● TASK DIRECTIONS
An exact transcription of every entry is required, with the images left out.

(Page images and extracted text)
□ □ □

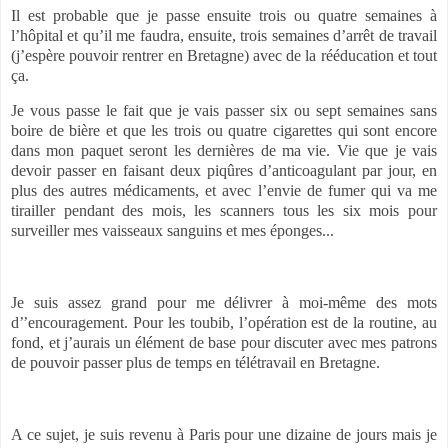
Il est probable que je passe ensuite trois ou quatre semaines à
l’hôpital et qu’il me faudra, ensuite, trois semaines d’arrêt de travail
(j’espère pouvoir rentrer en Bretagne) avec de la rééducation et tout
ça.
Je vous passe le fait que je vais passer six ou sept semaines sans
boire de bière et que les trois ou quatre cigarettes qui sont encore
dans mon paquet seront les dernières de ma vie. Vie que je vais
devoir passer en faisant deux piqûres d’anticoagulant par jour, en
plus des autres médicaments, et avec l’envie de fumer qui va me
tirailler pendant des mois, les scanners tous les six mois pour
surveiller mes vaisseaux sanguins et mes éponges...
Je suis assez grand pour me délivrer à moi-même des mots
d’’encouragement. Pour les toubib, l’opération est de la routine, au
fond, et j’aurais un élément de base pour discuter avec mes patrons
de pouvoir passer plus de temps en télétravail en Bretagne.
A ce sujet, je suis revenu à Paris pour une dizaine de jours mais je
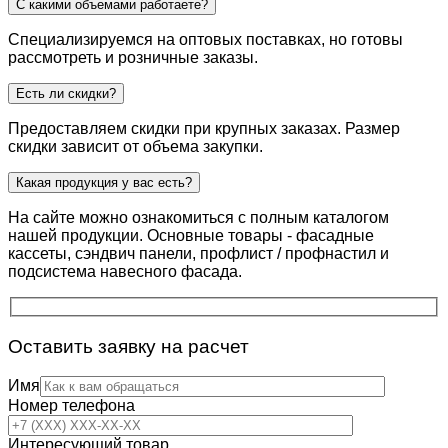
С какими объемами работаете?
Специализируемся на оптовых поставках, но готовы
рассмотреть и розничные заказы.
Есть ли скидки?
Предоставляем скидки при крупных заказах. Размер
скидки зависит от объема закупки.
Какая продукция у вас есть?
На сайте можно ознакомиться с полным каталогом
нашей продукции. Основные товары - фасадные
кассеты, сэндвич панели, профлист / профнастил и
подсистема навесного фасада.
Оставить заявку на расчет
Имя
Номер телефона
Интересующий товар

□ □ □

● ANSWER SECTION
Il est probable que je passe ensuite trois ou quatre semaines à
l’hôpital et qu’il me faudra, ensuite, trois semaines d’arrêt de travail
(j’espère pouvoir rentrer en Bretagne) avec de la rééducation et tout
ça.
Je vous passe le fait que je vais passer six ou sept semaines sans
boire de bière et que les trois ou quatre cigarettes qui sont encore
dans mon paquet seront les dernières de ma vie. Vie que je vais
devoir passer en faisant deux piqûres d’anticoagulant par jour, en
plus des autres médicaments, et avec l’envie de fumer qui va me
tirailler pendant des mois, les scanners tous les six mois pour
surveiller mes vaisseaux sanguins et mes éponges...
Je suis assez grand pour me délivrer à moi-même des mots
d’’encouragement. Pour les toubib, l’opération est de la routine, au
fond, et j’aurais un élément de base pour discuter avec mes patrons
de pouvoir passer plus de temps en télétravail en Bretagne.
A ce sujet, je suis revenu à Paris pour une dizaine de jours mais je
С какими объемами работаете?
Специализируемся на оптовых поставках, но готовы
рассмотреть и розничные заказы.
Есть ли скидки?
Предоставляем скидки при крупных заказах. Размер
скидки зависит от объема закупки.
Какая продукция у вас есть?
На сайте можно ознакомиться с полным каталогом
нашей продукции. Основные товары - фасадные
кассеты, сэндвич панели, профлист / профнастил и
подсистема навесного фасада.
Оставить заявку на расчет
Имя
Номер телефона
Интересующий товар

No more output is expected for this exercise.